Making Justice RealThe Official Blog of the Legal Aid Society of the District of Columbia
In Case You Missed It – Items Worth a Read
Hunger: On December 12, the Washington Post ran a story on hunger and children and the failure of nutrition programs to resolve the problem. The article looks at the interplay between Food Stamps and other benefits programs, the need to increase Food Stamp benefits and raise the eligibility to cover more working families.
Victory in Maryland for Benefits Applicants: Congratulations to our friends at the Public Justice Center for their victory in litigation to speed up the processing of Food Stamp and Medicaid applications in Maryland. As part of recession driven austerity, the State cut benefits workers at the same time that applications were soaring. The result was long delays in the grant of benefits which denied families access to necessary medical care and nutrition. On December 10, a permanent injunction was entered requiring that applications be processed within 30 days.
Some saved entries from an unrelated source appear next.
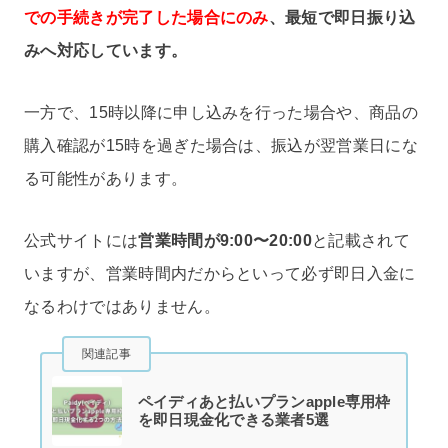
での手続きが完了した場合にのみ
、最短で即日振り込
みへ対応しています。
一方で、15時以降に申し込みを行った場合や、商品の
購入確認が15時を過ぎた場合は、振込が翌営業日にな
る可能性があります。
公式サイトには
営業時間が9:00〜20:00
と記載されて
いますが、営業時間内だからといって必ず即日入金に
なるわけではありません。
関連記事
ペイディあと払いプランapple専用枠
を即日現金化できる業者5選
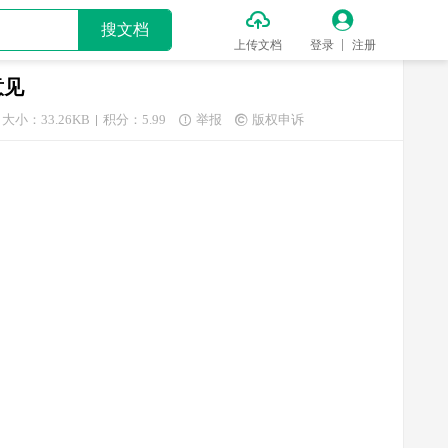


搜文档
上传文档
登录
注册
意见
大小：33.26KB
积分：5.99
举报
版权申诉


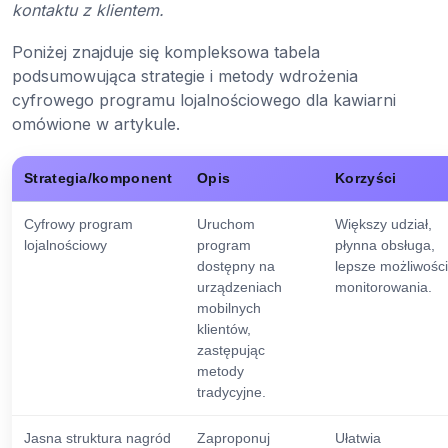
kontaktu z klientem.
Poniżej znajduje się kompleksowa tabela
podsumowująca strategie i metody wdrożenia
cyfrowego programu lojalnościowego dla kawiarni
omówione w artykule.
Strategia/komponent
Opis
Korzyści
Cyfrowy program
Uruchom
Większy udział,
lojalnościowy
program
płynna obsługa,
dostępny na
lepsze możliwości
urządzeniach
monitorowania.
mobilnych
klientów,
zastępując
metody
tradycyjne.
Jasna struktura nagród
Zaproponuj
Ułatwia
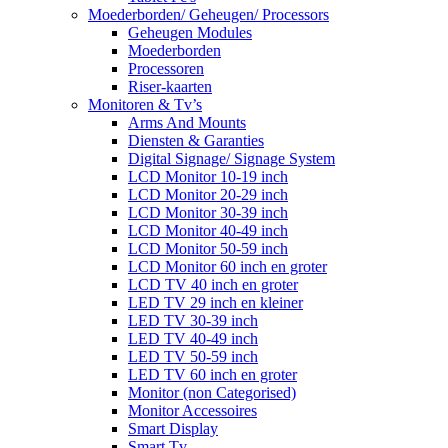
Moederborden/ Geheugen/ Processors
Geheugen Modules
Moederborden
Processoren
Riser-kaarten
Monitoren & Tv’s
Arms And Mounts
Diensten & Garanties
Digital Signage/ Signage System
LCD Monitor 10-19 inch
LCD Monitor 20-29 inch
LCD Monitor 30-39 inch
LCD Monitor 40-49 inch
LCD Monitor 50-59 inch
LCD Monitor 60 inch en groter
LCD TV 40 inch en groter
LED TV 29 inch en kleiner
LED TV 30-39 inch
LED TV 40-49 inch
LED TV 50-59 inch
LED TV 60 inch en groter
Monitor (non Categorised)
Monitor Accessoires
Smart Display
Smart Tv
An Economic Recovery Plan for People in Poverty: The Institute for Policy Studies gathered 11 progressive public policy experts to develop a jobs and relief plan in response to the recession. In Battered by the Storm: How the Safety Net Is Failing Americans and How to Fix It, they recommend a $407 billion plan to create jobs that pay a living wage and fixes to the worst tears in the safety net. This is a recovery plan that focuses on those who have been hardest hit by the recession, rather than Wall Street.
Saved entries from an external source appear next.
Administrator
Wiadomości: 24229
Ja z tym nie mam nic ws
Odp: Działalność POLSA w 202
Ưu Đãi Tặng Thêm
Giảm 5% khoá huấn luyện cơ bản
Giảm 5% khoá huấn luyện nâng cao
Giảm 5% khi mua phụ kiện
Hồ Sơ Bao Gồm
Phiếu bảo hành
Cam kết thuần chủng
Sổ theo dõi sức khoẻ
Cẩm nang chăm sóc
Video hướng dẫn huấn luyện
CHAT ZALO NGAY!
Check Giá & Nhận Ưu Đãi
Changes at the Legal Services Corporation: Funding and Restrictions: Despite the hard work of many and a great deal of optimism, the budget for LSC is only a small improvement over past years. (Note: Legal Aid is not a grantee of the Legal Services Corporation, although we support additional funding for other programs who serve our clients.) The appropriation was increased by $30 million to $420 million. . While this is an important increase, it is still far from what is needed and leaves LSC behind the funding levels it had in the early 1990’s. More troubling, Congress failed to remove most of the restrictions that impede the ability of programs to provide the full spectrum of services that clients require. Helaine Barnett Resigns: LSC President Helaine Barnett has announced that she will step down in January. She has served in this role for the last six years, longer than any other person. During her tenure, she was able to increase the LSC budget by more than $90 million and raised the profile of the crisis in civil justice through the Justice Gap report.